*TASK GOAL:*
The lines to print are the one containing "een breed aanbod" and every line after it through the end of the entries below. Print them exactly and nothing else.
[[ DATA EXCERPTS, beginning ]]
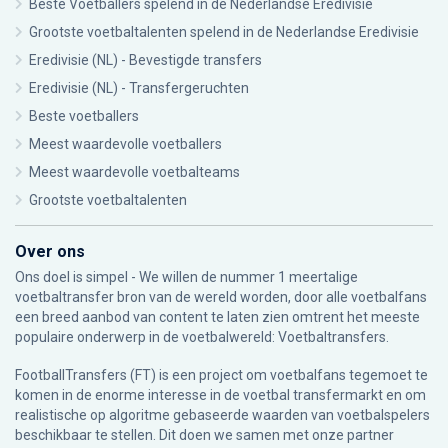
Beste Voetballers spelend in de Nederlandse Eredivisie
Grootste voetbaltalenten spelend in de Nederlandse Eredivisie
Eredivisie (NL) - Bevestigde transfers
Eredivisie (NL) - Transfergeruchten
Beste voetballers
Meest waardevolle voetballers
Meest waardevolle voetbalteams
Grootste voetbaltalenten
Over ons
Ons doel is simpel - We willen de nummer 1 meertalige
voetbaltransfer bron van de wereld worden, door alle voetbalfans
een breed aanbod van content te laten zien omtrent het meeste
populaire onderwerp in de voetbalwereld: Voetbaltransfers.
FootballTransfers (FT) is een project om voetbalfans tegemoet te
komen in de enorme interesse in de voetbal transfermarkt en om
realistische op algoritme gebaseerde waarden van voetbalspelers
beschikbaar te stellen. Dit doen we samen met onze partner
[[ DATA EXCERPTS, end ]]
*TASK RESPONSE:*
een breed aanbod van content te laten zien omtrent het meeste
populaire onderwerp in de voetbalwereld: Voetbaltransfers.
FootballTransfers (FT) is een project om voetbalfans tegemoet te
komen in de enorme interesse in de voetbal transfermarkt en om
realistische op algoritme gebaseerde waarden van voetbalspelers
beschikbaar te stellen. Dit doen we samen met onze partner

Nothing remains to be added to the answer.